The most common way to contribute to charity is by donating cash, even if that means sending a check or using a credit card.
But you also can contribute shares of securties like stocks, mutual funds and ETFs you hold in a taxable account. If their value has risen since you bought them, you may be able to deduct that value when you file your federal taxes—and avoid paying capital gains taxes you’d owe if you sold the shares outright. (Before you commit to this type of donation, make sure to confirm that the charity accepts gifts of appreciated securities.)
Here’s how that could work: Let's say you’ve owned a stock for several years, and your gain—the difference between your purchase price and the current value—is $50,000. If your long-term capital gains tax rate is 15%, which is common for couples earning less than about $500,000 a year, selling the shares would trigger a $7,500 tax bill. (Short-term capital gains, on investments held less than a year, are taxed at your ordinary income tax rate.)
What’s more, if you itemize deductions when you file your federal taxes, you can also include some or all of your contribution. But even if you don’t itemize (and can’t take the deduction), avoiding capital gains taxes can make this method of charitable contributions a good idea.

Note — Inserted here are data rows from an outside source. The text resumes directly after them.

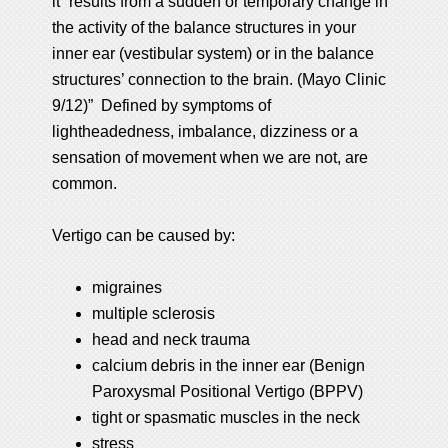
it “results from a sudden or temporary change in
the activity of the balance structures in your
inner ear (vestibular system) or in the balance
structures’ connection to the brain. (Mayo Clinic
9/12)” Defined by symptoms of
lightheadedness, imbalance, dizziness or a
sensation of movement when we are not, are
common.
Vertigo can be caused by:
migraines
multiple sclerosis
head and neck trauma
calcium debris in the inner ear (Benign
Paroxysmal Positional Vertigo (BPPV)
tight or spasmatic muscles in the neck
stress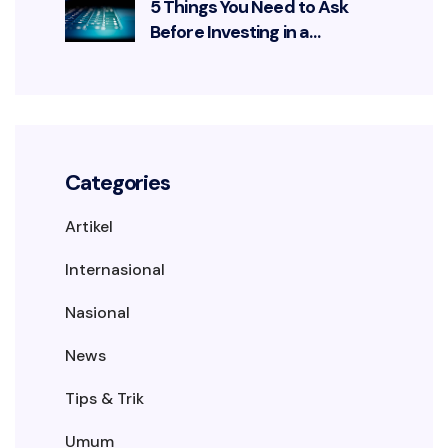
5 Things You Need to Ask
Before Investing in a
Cybersecurity Solution
Categories
Artikel
Internasional
Nasional
News
Tips & Trik
Umum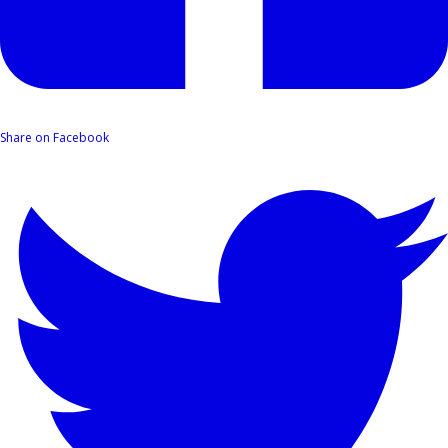
Share on Facebook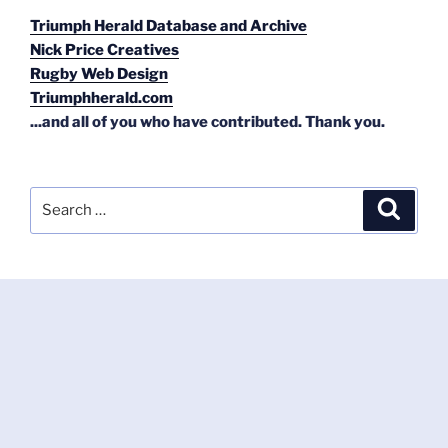
Triumph Herald Database and Archive
Nick Price Creatives
Rugby Web Design
Triumphherald.com
...and all of you who have contributed. Thank you.
Search
Search
for: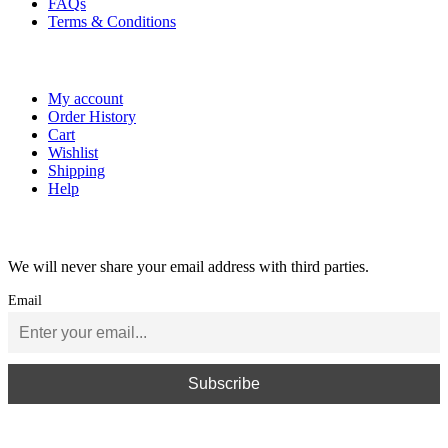
FAQs
Terms & Conditions
My Account
My account
Order History
Cart
Wishlist
Shipping
Help
Newsletter Subscribe
We will never share your email address with third parties.
Email
Copyright ⓒ 2026 JE Reel Driveline. All rights reserved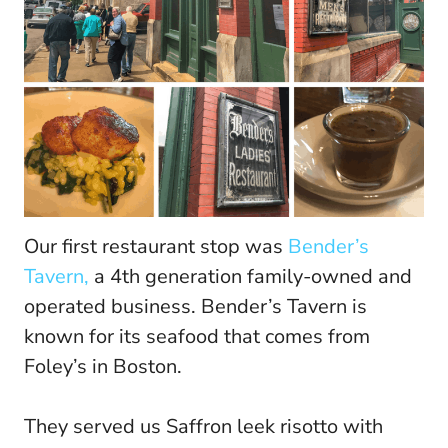
Our first restaurant stop was
Bender’s
Tavern,
a 4th generation family-owned and
operated business. Bender’s Tavern is
known for its seafood that comes from
Foley’s in Boston.
They served us Saffron leek risotto with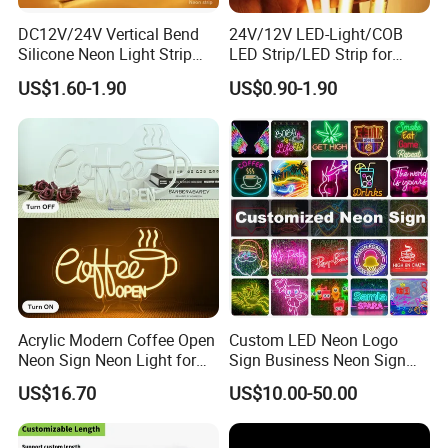
DC12V/24V Vertical Bend
24V/12V LED-Light/COB
Silicone Neon Light Strip
LED Strip/LED Strip for
IP65 Soft Silicone Extrusion
Home Decoration &
US$1.60-1.90
US$0.90-1.90
Molding for DIY Custom
Decoration-Light
Letter Signs
Acrylic Modern Coffee Open
Custom LED Neon Logo
Neon Sign Neon Light for
Sign Business Neon Sign
Coffee Bar Cafe Restaurant
Company Logo Neon Light
US$16.70
US$10.00-50.00
Decor
Sign for Coffee Shop
Restaurant Window Display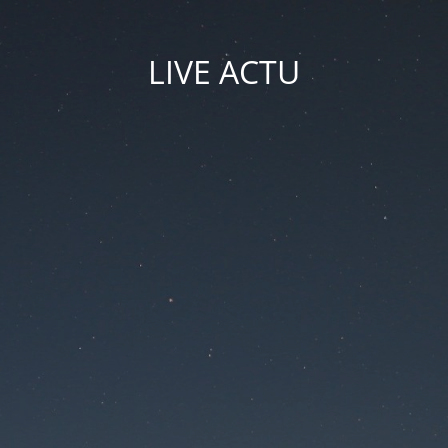
LIVE ACTU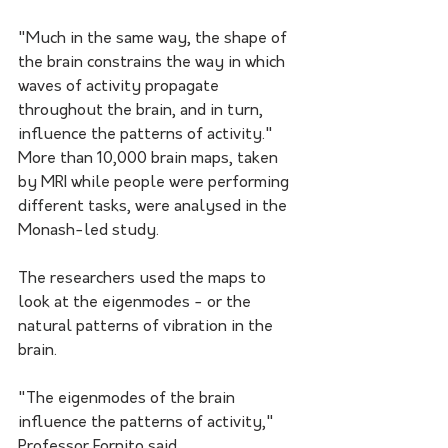
"Much in the same way, the shape of 
the brain constrains the way in which 
waves of activity propagate 
throughout the brain, and in turn, 
influence the patterns of activity."
More than 10,000 brain maps, taken 
by MRI while people were performing 
different tasks, were analysed in the 
Monash-led study.
The researchers used the maps to 
look at the eigenmodes - or the 
natural patterns of vibration in the 
brain.
"The eigenmodes of the brain 
influence the patterns of activity," 
Professor Fornito said.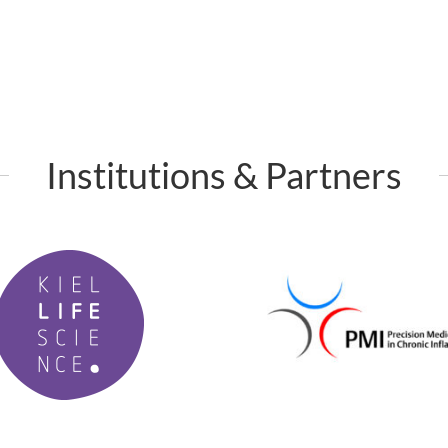
Institutions & Partners
P
M
I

Some charities also accept contributions of other appreciated property such as real estate, art and collectibles. In this case, you might need an appraisal to establish their value. Once you have that value, the tax treatment would be the same as on other investments you donate.
If you’re at least age 70½ and have a retirement account such as an IRA or 401(k), there’s another way you can snag a tax benefit on charitable contributions. Even though required minimum distributions (RMDs) from those accounts now must start at age 72, you can donate up to $100,000 of retirement plan withdrawals to qualified charities each year and avoid income tax on those distributions.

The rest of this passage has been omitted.